That is just the beginning of what so many young dancers sacrifice for their art. Most young dancers are forced into homeschooling, some because of the intense hours they spend in the dance studio each day and some because of the bullying they experience at their traditional school and other. Because for boys, ballet is not normal: the stereotypical dancer is a girl, or an effeminate gay man. And while many believe that as a society, we are making strides to be more understanding and inclusive of those who defy gender norms, the reality for young dancers suggests we aren’t striding fast enough.
This problem goes beyond ballet: we encourage perceived strength over all kinds of artistry and often force boys to play organized sports while diminishing the role of the arts in schools. As a society, we are failing not just ballet danseurs, but boys who want to be violinists or actors or sculptors.
Many of the boys and men I interviewed accepted the bullying and abuse, giving those who torment them the benefit of the doubt. They chalked it up to ignorance or to cultural background. Some almost blamed themselves for the bullying they endured.
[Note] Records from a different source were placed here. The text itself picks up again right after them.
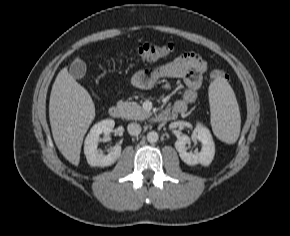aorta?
I'll return each mask as SVG.
<instances>
[{
    "label": "aorta",
    "mask_w": 290,
    "mask_h": 236,
    "mask_svg": "<svg viewBox=\"0 0 290 236\" xmlns=\"http://www.w3.org/2000/svg\"><path fill=\"white\" fill-rule=\"evenodd\" d=\"M159 139V135L156 131H150L147 134V140L149 143H156Z\"/></svg>",
    "instance_id": "obj_1"
}]
</instances>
Peter Weil, who dances with Pennsylvania Ballet, told me, “It’s not normal to be a boy and dance ballet, with all the women and the tights.” Perhaps it was just easier for them to accept the social standard and agree that it’s just not normal for boys to dance ballet.
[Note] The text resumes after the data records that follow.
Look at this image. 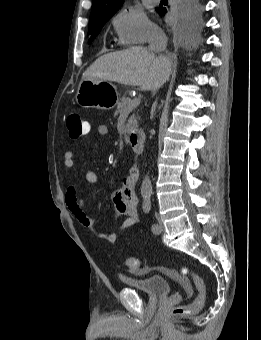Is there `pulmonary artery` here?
Returning a JSON list of instances; mask_svg holds the SVG:
<instances>
[{
    "instance_id": "obj_1",
    "label": "pulmonary artery",
    "mask_w": 261,
    "mask_h": 340,
    "mask_svg": "<svg viewBox=\"0 0 261 340\" xmlns=\"http://www.w3.org/2000/svg\"><path fill=\"white\" fill-rule=\"evenodd\" d=\"M154 3L158 2L159 0H152Z\"/></svg>"
}]
</instances>
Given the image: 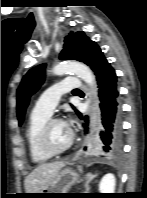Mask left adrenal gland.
<instances>
[{"mask_svg": "<svg viewBox=\"0 0 147 198\" xmlns=\"http://www.w3.org/2000/svg\"><path fill=\"white\" fill-rule=\"evenodd\" d=\"M97 177V174L87 173L85 176V193H89L90 190V182Z\"/></svg>", "mask_w": 147, "mask_h": 198, "instance_id": "1", "label": "left adrenal gland"}]
</instances>
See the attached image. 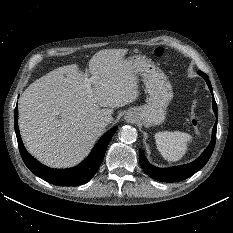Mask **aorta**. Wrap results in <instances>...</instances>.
<instances>
[{"label": "aorta", "instance_id": "1", "mask_svg": "<svg viewBox=\"0 0 233 233\" xmlns=\"http://www.w3.org/2000/svg\"><path fill=\"white\" fill-rule=\"evenodd\" d=\"M119 136L122 142L133 143L137 139V131L135 128L126 125L122 127Z\"/></svg>", "mask_w": 233, "mask_h": 233}]
</instances>
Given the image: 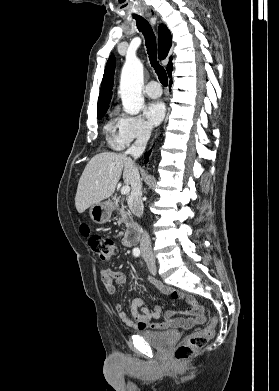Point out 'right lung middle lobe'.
<instances>
[{"instance_id":"obj_1","label":"right lung middle lobe","mask_w":279,"mask_h":391,"mask_svg":"<svg viewBox=\"0 0 279 391\" xmlns=\"http://www.w3.org/2000/svg\"><path fill=\"white\" fill-rule=\"evenodd\" d=\"M105 113H106V109L101 110V111H98L97 117H98V118H101V117L104 116Z\"/></svg>"}]
</instances>
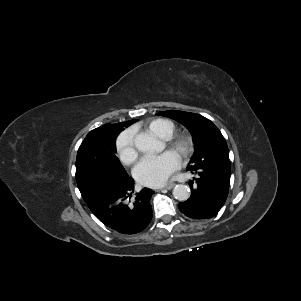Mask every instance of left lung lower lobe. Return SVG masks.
Returning a JSON list of instances; mask_svg holds the SVG:
<instances>
[{
    "label": "left lung lower lobe",
    "instance_id": "0a47b994",
    "mask_svg": "<svg viewBox=\"0 0 301 301\" xmlns=\"http://www.w3.org/2000/svg\"><path fill=\"white\" fill-rule=\"evenodd\" d=\"M197 177L189 182L191 196L179 203L180 211L193 219L215 216L224 205L230 182V173L216 169L190 170Z\"/></svg>",
    "mask_w": 301,
    "mask_h": 301
}]
</instances>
In order for any of the boys I interviewed to be successful in their pursuit of ballet, they needed a very strong sense of self. It was their defense mechanism: they, unlike the vast majority of boys, simply did not care if they did not fit in. They were going to be who they were, no matter what their peers — or their parents — thought of them.
True happiness, we’re so often told, comes from doing what you love. That’s the advice we get from buttons, T-shirts, memes and the self-help industry. But in my son’s case, that advice should come with a big disclaimer: doing what you love may cause you to be a social outcast, called a “faggot,” physically assaulted by your peers or generally ostracized by family and friends.
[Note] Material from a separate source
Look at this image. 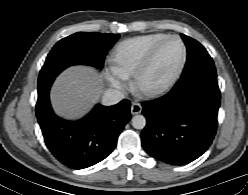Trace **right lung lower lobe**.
I'll return each mask as SVG.
<instances>
[{"mask_svg": "<svg viewBox=\"0 0 248 195\" xmlns=\"http://www.w3.org/2000/svg\"><path fill=\"white\" fill-rule=\"evenodd\" d=\"M54 81L38 84L36 115L45 143L62 164L83 169L105 159L130 120V102L113 106L97 105L85 118L69 122L57 117L50 105L49 90Z\"/></svg>", "mask_w": 248, "mask_h": 195, "instance_id": "1", "label": "right lung lower lobe"}]
</instances>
The boys who choose ballet really know what they love and want to do for the rest of their lives, and they have to fight to get it. It is inspiring to witness. We should all be so lucky.
“I never wanted to stop dancing, I just wanted the bullying to stop,” says American Ballet Theatre corps member Patrick Frenette in the trailer for Danseur, a new feature-length documentary about the social stigmatization young men face in ballet. His words shed light not only on the prevalence of harassment boys endure from peers outside the studio, but also their passion and determination to keep dancing in spite of it. The film, produced by NuArts Foundation, features interviews with ballet students, teachers and directors, as well as professional dancers like James Whiteside, John Lam, Derek Dunn and Harper Watters. And while screening dates are yet to be determined, Danseur has already generated a lot of social media buzz.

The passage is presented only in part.